*** Opening of RECORDS FOR THIS EXERCISE ***
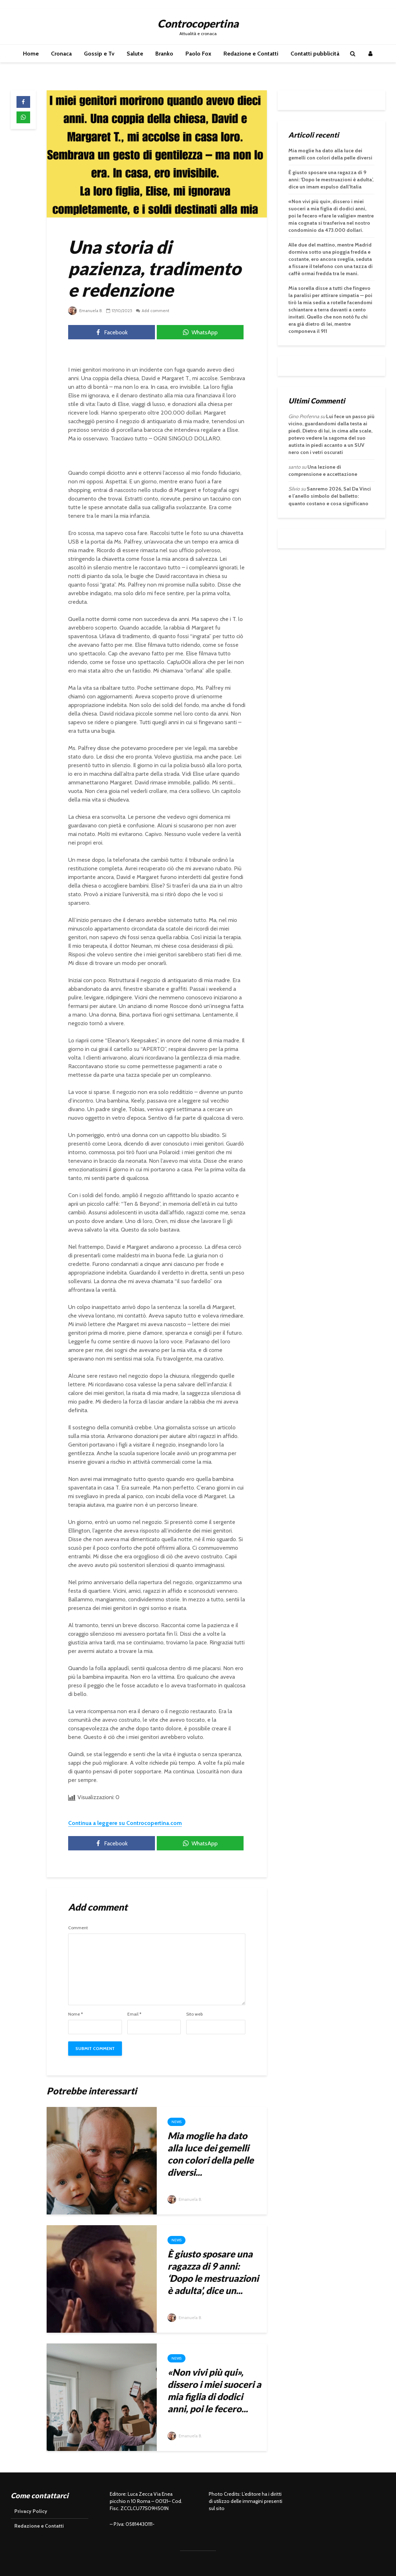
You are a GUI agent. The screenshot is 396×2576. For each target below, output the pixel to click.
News (176, 2121)
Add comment (157, 310)
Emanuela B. (86, 310)
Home (31, 53)
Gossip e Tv (99, 53)
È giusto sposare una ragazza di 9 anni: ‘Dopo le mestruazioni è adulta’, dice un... (213, 2272)
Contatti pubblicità (315, 53)
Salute (135, 53)
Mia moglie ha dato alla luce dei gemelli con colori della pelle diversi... (211, 2154)
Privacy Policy (30, 2511)
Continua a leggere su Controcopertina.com (125, 1823)
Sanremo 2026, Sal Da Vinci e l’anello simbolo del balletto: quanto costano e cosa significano (329, 496)
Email (134, 2014)
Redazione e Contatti (250, 53)
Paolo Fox (198, 53)
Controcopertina (198, 23)
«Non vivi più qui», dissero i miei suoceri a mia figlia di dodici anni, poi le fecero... (214, 2390)
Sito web (194, 2014)
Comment (78, 1928)
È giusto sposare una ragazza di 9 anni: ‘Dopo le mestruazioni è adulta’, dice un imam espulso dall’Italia (330, 179)
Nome (75, 2014)
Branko (164, 53)
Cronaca (61, 53)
*** Close of RECORDS FOR THIS EXERCISE ***
## EXERCISE INSTRUCTIONS
A word-for-word repetition of the data above, without pictures, is the expected answer.

## ANSWER SECTION
You are a GUI agent. The screenshot is 396×2576. For each target below, output the pixel to click.
News (176, 2121)
Add comment (157, 310)
Emanuela B. (86, 310)
Home (31, 53)
Gossip e Tv (99, 53)
È giusto sposare una ragazza di 9 anni: ‘Dopo le mestruazioni è adulta’, dice un... (213, 2272)
Contatti pubblicità (315, 53)
Salute (135, 53)
Mia moglie ha dato alla luce dei gemelli con colori della pelle diversi... (211, 2154)
Privacy Policy (30, 2511)
Continua a leggere su Controcopertina.com (125, 1823)
Sanremo 2026, Sal Da Vinci e l’anello simbolo del balletto: quanto costano e cosa significano (329, 496)
Email (134, 2014)
Redazione e Contatti (250, 53)
Paolo Fox (198, 53)
Controcopertina (198, 23)
«Non vivi più qui», dissero i miei suoceri a mia figlia di dodici anni, poi le fecero... (214, 2390)
Sito web (194, 2014)
Comment (78, 1928)
È giusto sposare una ragazza di 9 anni: ‘Dopo le mestruazioni è adulta’, dice un imam espulso dall’Italia (330, 179)
Nome (75, 2014)
Branko (164, 53)
Cronaca (61, 53)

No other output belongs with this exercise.